Using the listing below, select the lines with the word "accès" and copy them.
---+---
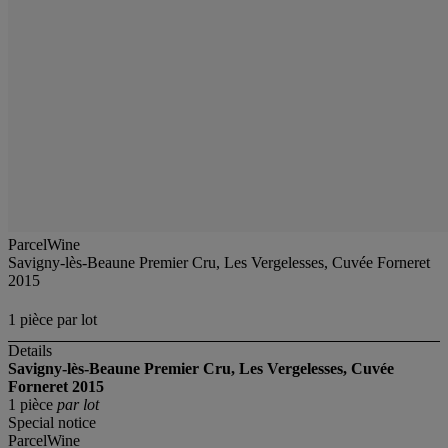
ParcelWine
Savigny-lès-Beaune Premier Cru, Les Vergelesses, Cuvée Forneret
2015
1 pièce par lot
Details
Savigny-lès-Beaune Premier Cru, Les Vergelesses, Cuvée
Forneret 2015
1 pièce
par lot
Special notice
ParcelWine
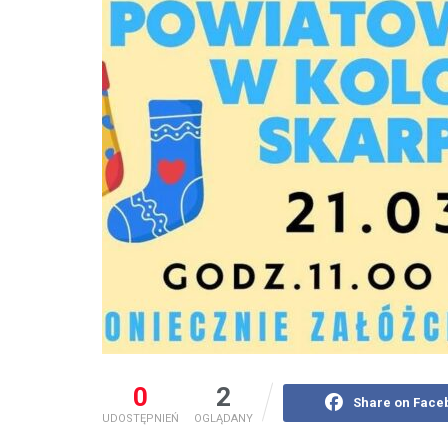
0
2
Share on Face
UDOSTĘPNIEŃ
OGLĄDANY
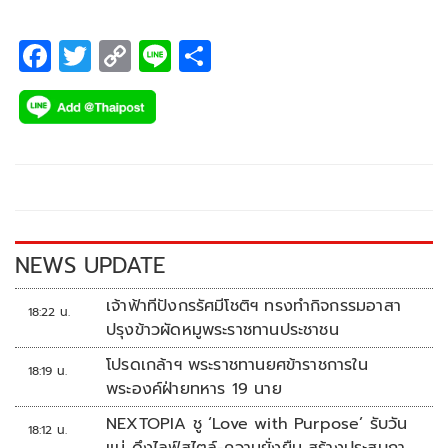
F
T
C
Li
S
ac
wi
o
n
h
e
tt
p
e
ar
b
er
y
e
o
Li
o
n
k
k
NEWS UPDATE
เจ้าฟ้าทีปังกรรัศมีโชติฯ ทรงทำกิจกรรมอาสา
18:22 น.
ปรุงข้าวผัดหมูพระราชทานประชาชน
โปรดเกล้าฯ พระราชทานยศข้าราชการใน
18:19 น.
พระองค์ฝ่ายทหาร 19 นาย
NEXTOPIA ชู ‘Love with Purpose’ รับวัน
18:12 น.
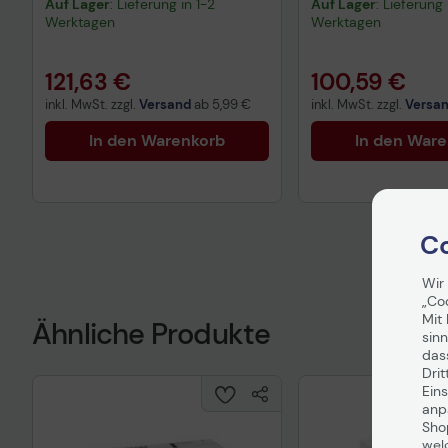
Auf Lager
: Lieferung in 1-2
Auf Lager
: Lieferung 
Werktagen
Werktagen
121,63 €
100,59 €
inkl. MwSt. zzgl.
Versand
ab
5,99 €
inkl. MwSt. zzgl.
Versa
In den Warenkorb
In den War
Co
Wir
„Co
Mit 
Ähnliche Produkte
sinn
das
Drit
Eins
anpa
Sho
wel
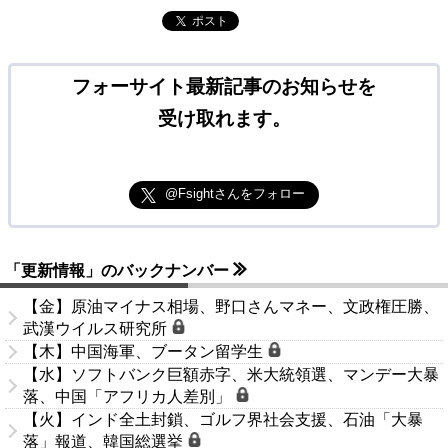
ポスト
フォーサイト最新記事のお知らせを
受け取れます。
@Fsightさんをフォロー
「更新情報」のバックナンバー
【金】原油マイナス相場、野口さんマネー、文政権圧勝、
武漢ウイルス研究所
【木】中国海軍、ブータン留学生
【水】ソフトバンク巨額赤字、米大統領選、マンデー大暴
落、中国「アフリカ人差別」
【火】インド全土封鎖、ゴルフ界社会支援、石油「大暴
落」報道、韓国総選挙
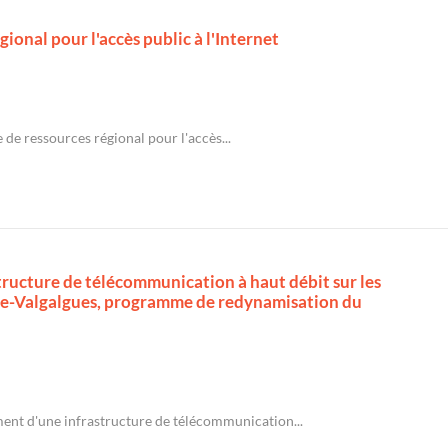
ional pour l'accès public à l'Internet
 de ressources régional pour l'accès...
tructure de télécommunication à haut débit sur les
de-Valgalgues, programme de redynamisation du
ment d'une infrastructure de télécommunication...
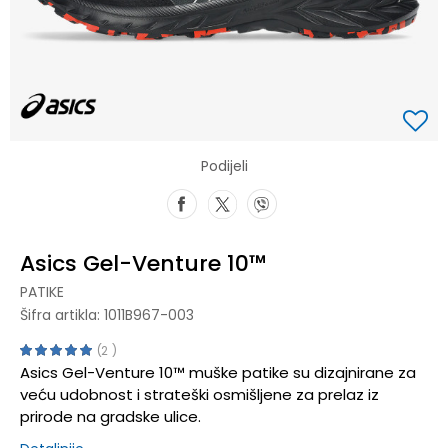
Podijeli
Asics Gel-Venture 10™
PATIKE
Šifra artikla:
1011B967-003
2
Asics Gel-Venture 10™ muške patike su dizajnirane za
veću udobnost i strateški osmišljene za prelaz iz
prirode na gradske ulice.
---+---
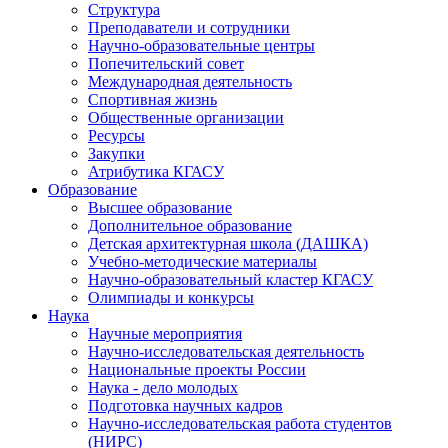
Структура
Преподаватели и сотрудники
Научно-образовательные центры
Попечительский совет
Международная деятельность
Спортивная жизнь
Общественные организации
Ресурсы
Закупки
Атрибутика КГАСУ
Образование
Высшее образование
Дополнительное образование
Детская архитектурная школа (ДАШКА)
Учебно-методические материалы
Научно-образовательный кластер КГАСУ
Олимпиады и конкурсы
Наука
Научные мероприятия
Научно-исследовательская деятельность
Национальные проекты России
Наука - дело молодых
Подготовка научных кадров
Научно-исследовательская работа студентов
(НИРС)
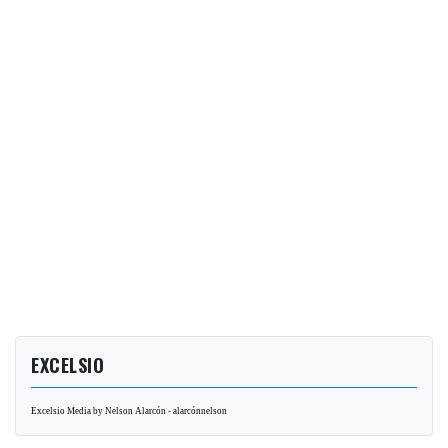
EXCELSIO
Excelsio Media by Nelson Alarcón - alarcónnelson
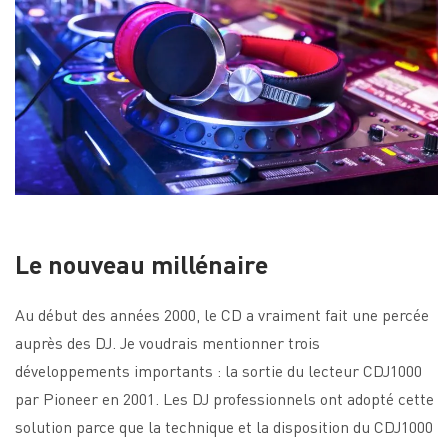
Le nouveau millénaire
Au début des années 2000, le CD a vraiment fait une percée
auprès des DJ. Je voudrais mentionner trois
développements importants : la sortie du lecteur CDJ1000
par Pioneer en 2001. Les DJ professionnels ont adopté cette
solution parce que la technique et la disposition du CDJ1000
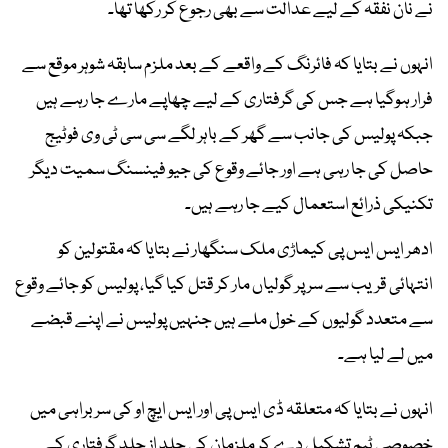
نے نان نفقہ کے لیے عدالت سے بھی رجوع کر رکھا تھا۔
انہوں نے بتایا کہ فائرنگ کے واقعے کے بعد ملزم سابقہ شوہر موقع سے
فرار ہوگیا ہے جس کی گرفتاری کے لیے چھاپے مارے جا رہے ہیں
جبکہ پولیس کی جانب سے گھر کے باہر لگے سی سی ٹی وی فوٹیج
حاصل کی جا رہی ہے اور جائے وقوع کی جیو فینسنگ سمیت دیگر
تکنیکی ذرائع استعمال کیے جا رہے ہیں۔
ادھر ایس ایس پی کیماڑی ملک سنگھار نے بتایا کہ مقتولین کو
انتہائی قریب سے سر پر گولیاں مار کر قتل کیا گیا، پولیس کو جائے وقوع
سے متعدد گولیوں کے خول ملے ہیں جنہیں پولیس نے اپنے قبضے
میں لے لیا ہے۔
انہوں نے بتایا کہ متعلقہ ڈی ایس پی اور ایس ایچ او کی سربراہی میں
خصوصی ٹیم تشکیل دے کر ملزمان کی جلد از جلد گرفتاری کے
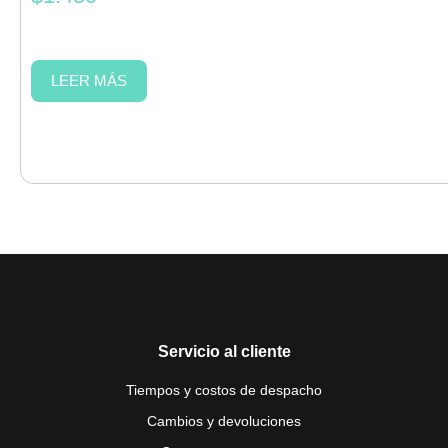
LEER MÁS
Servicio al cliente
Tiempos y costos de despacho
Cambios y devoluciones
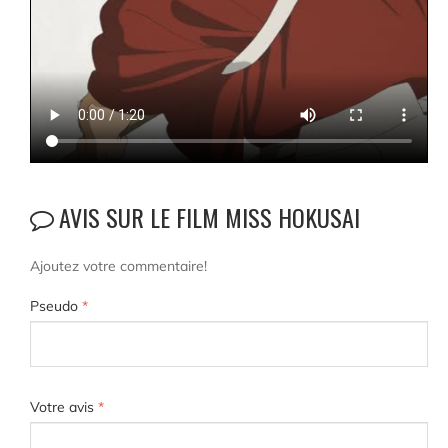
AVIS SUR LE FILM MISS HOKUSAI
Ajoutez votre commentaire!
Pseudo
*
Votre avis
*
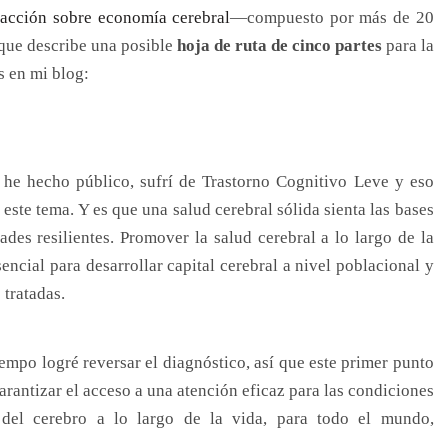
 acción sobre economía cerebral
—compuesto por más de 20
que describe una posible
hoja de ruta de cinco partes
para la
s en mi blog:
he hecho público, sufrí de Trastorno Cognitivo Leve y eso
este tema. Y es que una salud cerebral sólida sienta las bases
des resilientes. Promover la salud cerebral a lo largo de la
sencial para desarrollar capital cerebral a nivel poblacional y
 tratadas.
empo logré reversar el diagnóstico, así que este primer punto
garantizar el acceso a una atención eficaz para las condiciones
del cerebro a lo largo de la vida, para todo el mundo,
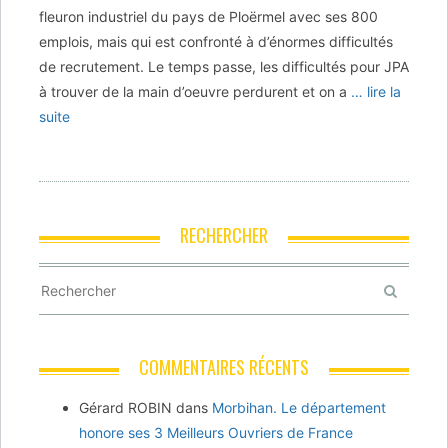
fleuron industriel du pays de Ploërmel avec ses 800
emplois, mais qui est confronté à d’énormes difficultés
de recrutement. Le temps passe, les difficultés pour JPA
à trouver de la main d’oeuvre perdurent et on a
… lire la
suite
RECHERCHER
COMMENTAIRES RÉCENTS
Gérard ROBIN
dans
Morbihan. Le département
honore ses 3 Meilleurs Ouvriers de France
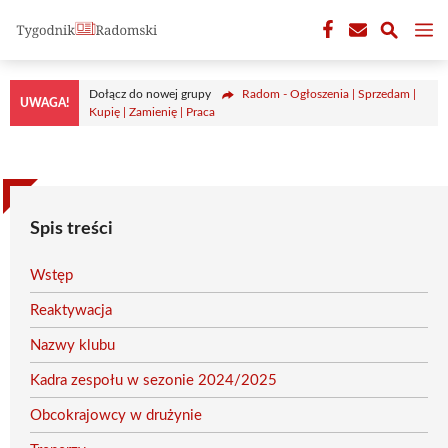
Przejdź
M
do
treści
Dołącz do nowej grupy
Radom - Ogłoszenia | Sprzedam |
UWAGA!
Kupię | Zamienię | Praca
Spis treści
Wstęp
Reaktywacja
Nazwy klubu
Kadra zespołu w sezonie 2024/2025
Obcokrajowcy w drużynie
---+---
> **Output for this task**:
ional pour l'accès public à l'Internet
 de ressources régional pour l'accès...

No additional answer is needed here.